Dataset entries
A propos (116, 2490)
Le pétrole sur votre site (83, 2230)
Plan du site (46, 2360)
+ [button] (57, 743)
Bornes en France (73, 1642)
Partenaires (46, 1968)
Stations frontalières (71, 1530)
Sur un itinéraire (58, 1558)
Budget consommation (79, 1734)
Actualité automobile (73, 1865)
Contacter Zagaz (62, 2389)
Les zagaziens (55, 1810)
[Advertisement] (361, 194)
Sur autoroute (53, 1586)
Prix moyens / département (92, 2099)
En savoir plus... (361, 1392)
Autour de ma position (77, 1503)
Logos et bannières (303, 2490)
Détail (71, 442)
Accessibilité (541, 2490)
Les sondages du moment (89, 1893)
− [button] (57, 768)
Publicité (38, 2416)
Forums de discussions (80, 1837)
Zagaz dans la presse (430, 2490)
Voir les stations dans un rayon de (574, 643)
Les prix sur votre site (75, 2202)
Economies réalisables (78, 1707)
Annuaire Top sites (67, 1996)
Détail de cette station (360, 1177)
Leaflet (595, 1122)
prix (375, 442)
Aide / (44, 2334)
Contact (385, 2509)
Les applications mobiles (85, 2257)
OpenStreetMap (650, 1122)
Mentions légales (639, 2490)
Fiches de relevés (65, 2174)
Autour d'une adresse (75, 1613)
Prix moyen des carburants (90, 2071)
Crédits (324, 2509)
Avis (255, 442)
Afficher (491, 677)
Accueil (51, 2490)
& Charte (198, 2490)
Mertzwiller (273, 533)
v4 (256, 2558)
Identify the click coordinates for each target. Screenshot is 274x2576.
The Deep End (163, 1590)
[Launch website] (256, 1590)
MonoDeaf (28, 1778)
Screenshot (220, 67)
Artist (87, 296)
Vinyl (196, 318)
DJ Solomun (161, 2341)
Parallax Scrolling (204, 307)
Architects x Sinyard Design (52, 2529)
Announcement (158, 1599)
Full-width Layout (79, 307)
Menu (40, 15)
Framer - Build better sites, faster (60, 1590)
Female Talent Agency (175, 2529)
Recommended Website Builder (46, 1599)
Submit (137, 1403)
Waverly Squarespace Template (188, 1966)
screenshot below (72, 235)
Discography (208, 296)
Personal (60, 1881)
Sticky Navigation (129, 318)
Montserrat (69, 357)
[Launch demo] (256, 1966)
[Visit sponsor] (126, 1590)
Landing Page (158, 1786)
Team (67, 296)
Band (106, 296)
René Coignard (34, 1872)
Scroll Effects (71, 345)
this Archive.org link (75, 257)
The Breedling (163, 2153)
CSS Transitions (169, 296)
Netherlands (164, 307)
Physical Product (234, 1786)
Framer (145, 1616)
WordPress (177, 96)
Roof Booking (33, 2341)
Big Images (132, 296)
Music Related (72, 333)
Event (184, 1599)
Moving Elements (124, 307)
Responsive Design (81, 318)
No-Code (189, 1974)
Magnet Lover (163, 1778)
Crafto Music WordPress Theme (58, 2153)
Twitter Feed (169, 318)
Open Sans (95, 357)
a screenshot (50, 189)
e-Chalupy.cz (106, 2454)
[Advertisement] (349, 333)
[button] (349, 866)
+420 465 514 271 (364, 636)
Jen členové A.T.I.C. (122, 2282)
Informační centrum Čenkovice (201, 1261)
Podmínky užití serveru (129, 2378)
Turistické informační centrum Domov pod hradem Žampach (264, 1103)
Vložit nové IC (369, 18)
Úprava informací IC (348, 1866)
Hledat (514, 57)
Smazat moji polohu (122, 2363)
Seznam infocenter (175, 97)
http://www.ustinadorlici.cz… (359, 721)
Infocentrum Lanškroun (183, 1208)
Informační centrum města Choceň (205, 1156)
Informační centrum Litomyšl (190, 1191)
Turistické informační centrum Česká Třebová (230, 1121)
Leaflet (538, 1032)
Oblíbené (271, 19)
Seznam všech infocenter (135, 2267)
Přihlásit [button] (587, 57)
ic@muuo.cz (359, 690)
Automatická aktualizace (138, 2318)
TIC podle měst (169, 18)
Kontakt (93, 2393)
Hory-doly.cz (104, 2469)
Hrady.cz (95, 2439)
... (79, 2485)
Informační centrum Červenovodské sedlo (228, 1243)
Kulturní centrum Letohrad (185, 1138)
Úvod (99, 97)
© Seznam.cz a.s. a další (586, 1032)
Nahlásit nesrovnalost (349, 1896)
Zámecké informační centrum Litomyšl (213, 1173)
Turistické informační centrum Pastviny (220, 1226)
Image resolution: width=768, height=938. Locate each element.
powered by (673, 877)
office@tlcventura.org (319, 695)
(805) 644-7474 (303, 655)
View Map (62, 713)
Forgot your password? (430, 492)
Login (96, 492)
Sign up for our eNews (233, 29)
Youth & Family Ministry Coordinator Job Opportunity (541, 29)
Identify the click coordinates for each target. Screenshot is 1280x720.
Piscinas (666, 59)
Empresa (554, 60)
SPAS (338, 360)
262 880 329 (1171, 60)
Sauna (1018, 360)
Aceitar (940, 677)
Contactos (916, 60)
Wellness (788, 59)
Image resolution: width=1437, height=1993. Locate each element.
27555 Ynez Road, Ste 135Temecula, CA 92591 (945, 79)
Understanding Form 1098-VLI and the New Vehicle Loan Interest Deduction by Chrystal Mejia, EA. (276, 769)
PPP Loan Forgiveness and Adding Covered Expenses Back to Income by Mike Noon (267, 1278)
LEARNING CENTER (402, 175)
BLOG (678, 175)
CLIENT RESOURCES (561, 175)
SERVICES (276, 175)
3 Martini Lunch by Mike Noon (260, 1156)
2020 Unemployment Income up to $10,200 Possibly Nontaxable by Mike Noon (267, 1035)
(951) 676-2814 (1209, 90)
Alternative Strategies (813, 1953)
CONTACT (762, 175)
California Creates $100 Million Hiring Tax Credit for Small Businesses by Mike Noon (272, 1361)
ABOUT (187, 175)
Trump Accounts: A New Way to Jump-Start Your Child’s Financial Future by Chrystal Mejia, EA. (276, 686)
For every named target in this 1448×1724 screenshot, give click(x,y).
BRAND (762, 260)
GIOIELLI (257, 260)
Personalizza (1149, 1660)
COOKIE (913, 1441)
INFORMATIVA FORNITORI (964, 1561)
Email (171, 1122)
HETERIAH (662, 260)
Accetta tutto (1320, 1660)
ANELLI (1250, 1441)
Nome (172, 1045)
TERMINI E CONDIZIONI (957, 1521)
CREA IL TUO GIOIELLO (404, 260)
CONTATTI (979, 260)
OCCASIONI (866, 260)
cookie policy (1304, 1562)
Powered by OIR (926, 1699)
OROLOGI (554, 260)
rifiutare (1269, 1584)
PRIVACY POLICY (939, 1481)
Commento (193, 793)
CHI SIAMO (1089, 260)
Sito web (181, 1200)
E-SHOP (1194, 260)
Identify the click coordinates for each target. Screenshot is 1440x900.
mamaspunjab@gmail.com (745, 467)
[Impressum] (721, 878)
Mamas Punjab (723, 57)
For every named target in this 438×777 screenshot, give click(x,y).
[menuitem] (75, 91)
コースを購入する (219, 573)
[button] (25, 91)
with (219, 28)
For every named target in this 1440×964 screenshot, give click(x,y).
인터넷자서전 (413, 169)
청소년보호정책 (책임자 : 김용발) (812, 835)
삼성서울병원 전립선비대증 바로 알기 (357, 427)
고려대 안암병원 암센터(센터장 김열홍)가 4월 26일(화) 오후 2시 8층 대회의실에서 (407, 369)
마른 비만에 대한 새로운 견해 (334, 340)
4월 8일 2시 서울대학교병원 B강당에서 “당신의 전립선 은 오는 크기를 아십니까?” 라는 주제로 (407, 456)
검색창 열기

_Instructions to follow_
Transcribe all of the records above without altering anything.

_Answer box_
A propos (116, 2490)
Le pétrole sur votre site (83, 2230)
Plan du site (46, 2360)
+ [button] (57, 743)
Bornes en France (73, 1642)
Partenaires (46, 1968)
Stations frontalières (71, 1530)
Sur un itinéraire (58, 1558)
Budget consommation (79, 1734)
Actualité automobile (73, 1865)
Contacter Zagaz (62, 2389)
Les zagaziens (55, 1810)
[Advertisement] (361, 194)
Sur autoroute (53, 1586)
Prix moyens / département (92, 2099)
En savoir plus... (361, 1392)
Autour de ma position (77, 1503)
Logos et bannières (303, 2490)
Détail (71, 442)
Accessibilité (541, 2490)
Les sondages du moment (89, 1893)
− [button] (57, 768)
Publicité (38, 2416)
Forums de discussions (80, 1837)
Zagaz dans la presse (430, 2490)
Voir les stations dans un rayon de (574, 643)
Les prix sur votre site (75, 2202)
Economies réalisables (78, 1707)
Annuaire Top sites (67, 1996)
Détail de cette station (360, 1177)
Leaflet (595, 1122)
prix (375, 442)
Aide / (44, 2334)
Contact (385, 2509)
Les applications mobiles (85, 2257)
OpenStreetMap (650, 1122)
Mentions légales (639, 2490)
Fiches de relevés (65, 2174)
Autour d'une adresse (75, 1613)
Prix moyen des carburants (90, 2071)
Crédits (324, 2509)
Avis (255, 442)
Afficher (491, 677)
Accueil (51, 2490)
& Charte (198, 2490)
Mertzwiller (273, 533)
v4 (256, 2558)
Identify the click coordinates for each target. Screenshot is 274x2576.
The Deep End (163, 1590)
[Launch website] (256, 1590)
MonoDeaf (28, 1778)
Screenshot (220, 67)
Artist (87, 296)
Vinyl (196, 318)
DJ Solomun (161, 2341)
Parallax Scrolling (204, 307)
Architects x Sinyard Design (52, 2529)
Announcement (158, 1599)
Full-width Layout (79, 307)
Menu (40, 15)
Framer - Build better sites, faster (60, 1590)
Female Talent Agency (175, 2529)
Recommended Website Builder (46, 1599)
Submit (137, 1403)
Waverly Squarespace Template (188, 1966)
screenshot below (72, 235)
Discography (208, 296)
Personal (60, 1881)
Sticky Navigation (129, 318)
Montserrat (69, 357)
[Launch demo] (256, 1966)
[Visit sponsor] (126, 1590)
Landing Page (158, 1786)
Team (67, 296)
Band (106, 296)
René Coignard (34, 1872)
Scroll Effects (71, 345)
this Archive.org link (75, 257)
The Breedling (163, 2153)
CSS Transitions (169, 296)
Netherlands (164, 307)
Physical Product (234, 1786)
Framer (145, 1616)
WordPress (177, 96)
Roof Booking (33, 2341)
Big Images (132, 296)
Music Related (72, 333)
Event (184, 1599)
Moving Elements (124, 307)
Responsive Design (81, 318)
No-Code (189, 1974)
Magnet Lover (163, 1778)
Crafto Music WordPress Theme (58, 2153)
Twitter Feed (169, 318)
Open Sans (95, 357)
a screenshot (50, 189)
e-Chalupy.cz (106, 2454)
[Advertisement] (349, 333)
[button] (349, 866)
+420 465 514 271 (364, 636)
Jen členové A.T.I.C. (122, 2282)
Informační centrum Čenkovice (201, 1261)
Podmínky užití serveru (129, 2378)
Turistické informační centrum Domov pod hradem Žampach (264, 1103)
Vložit nové IC (369, 18)
Úprava informací IC (348, 1866)
Hledat (514, 57)
Smazat moji polohu (122, 2363)
Seznam infocenter (175, 97)
http://www.ustinadorlici.cz… (359, 721)
Infocentrum Lanškroun (183, 1208)
Informační centrum města Choceň (205, 1156)
Informační centrum Litomyšl (190, 1191)
Turistické informační centrum Česká Třebová (230, 1121)
Leaflet (538, 1032)
Oblíbené (271, 19)
Seznam všech infocenter (135, 2267)
Přihlásit [button] (587, 57)
ic@muuo.cz (359, 690)
Automatická aktualizace (138, 2318)
TIC podle měst (169, 18)
Kontakt (93, 2393)
Hory-doly.cz (104, 2469)
Hrady.cz (95, 2439)
... (79, 2485)
Informační centrum Červenovodské sedlo (228, 1243)
Kulturní centrum Letohrad (185, 1138)
Úvod (99, 97)
© Seznam.cz a.s. a další (586, 1032)
Nahlásit nesrovnalost (349, 1896)
Zámecké informační centrum Litomyšl (213, 1173)
Turistické informační centrum Pastviny (220, 1226)
Image resolution: width=768, height=938. Locate each element.
powered by (673, 877)
office@tlcventura.org (319, 695)
(805) 644-7474 (303, 655)
View Map (62, 713)
Forgot your password? (430, 492)
Login (96, 492)
Sign up for our eNews (233, 29)
Youth & Family Ministry Coordinator Job Opportunity (541, 29)
Identify the click coordinates for each target. Screenshot is 1280x720.
Piscinas (666, 59)
Empresa (554, 60)
SPAS (338, 360)
262 880 329 (1171, 60)
Sauna (1018, 360)
Aceitar (940, 677)
Contactos (916, 60)
Wellness (788, 59)
Image resolution: width=1437, height=1993. Locate each element.
27555 Ynez Road, Ste 135Temecula, CA 92591 (945, 79)
Understanding Form 1098-VLI and the New Vehicle Loan Interest Deduction by Chrystal Mejia, EA. (276, 769)
PPP Loan Forgiveness and Adding Covered Expenses Back to Income by Mike Noon (267, 1278)
LEARNING CENTER (402, 175)
BLOG (678, 175)
CLIENT RESOURCES (561, 175)
SERVICES (276, 175)
3 Martini Lunch by Mike Noon (260, 1156)
2020 Unemployment Income up to $10,200 Possibly Nontaxable by Mike Noon (267, 1035)
(951) 676-2814 (1209, 90)
Alternative Strategies (813, 1953)
CONTACT (762, 175)
California Creates $100 Million Hiring Tax Credit for Small Businesses by Mike Noon (272, 1361)
ABOUT (187, 175)
Trump Accounts: A New Way to Jump-Start Your Child’s Financial Future by Chrystal Mejia, EA. (276, 686)
For every named target in this 1448×1724 screenshot, give click(x,y).
BRAND (762, 260)
GIOIELLI (257, 260)
Personalizza (1149, 1660)
COOKIE (913, 1441)
INFORMATIVA FORNITORI (964, 1561)
Email (171, 1122)
HETERIAH (662, 260)
Accetta tutto (1320, 1660)
ANELLI (1250, 1441)
Nome (172, 1045)
TERMINI E CONDIZIONI (957, 1521)
CREA IL TUO GIOIELLO (404, 260)
CONTATTI (979, 260)
OCCASIONI (866, 260)
cookie policy (1304, 1562)
Powered by OIR (926, 1699)
OROLOGI (554, 260)
rifiutare (1269, 1584)
PRIVACY POLICY (939, 1481)
Commento (193, 793)
CHI SIAMO (1089, 260)
Sito web (181, 1200)
E-SHOP (1194, 260)
Identify the click coordinates for each target. Screenshot is 1440x900.
mamaspunjab@gmail.com (745, 467)
[Impressum] (721, 878)
Mamas Punjab (723, 57)
For every named target in this 438×777 screenshot, give click(x,y).
[menuitem] (75, 91)
コースを購入する (219, 573)
[button] (25, 91)
with (219, 28)
For every named target in this 1440×964 screenshot, give click(x,y).
인터넷자서전 (413, 169)
청소년보호정책 (책임자 : 김용발) (812, 835)
삼성서울병원 전립선비대증 바로 알기 (357, 427)
고려대 안암병원 암센터(센터장 김열홍)가 4월 26일(화) 오후 2시 8층 대회의실에서 (407, 369)
마른 비만에 대한 새로운 견해 (334, 340)
4월 8일 2시 서울대학교병원 B강당에서 “당신의 전립선 은 오는 크기를 아십니까?” 라는 주제로 (407, 456)
검색창 열기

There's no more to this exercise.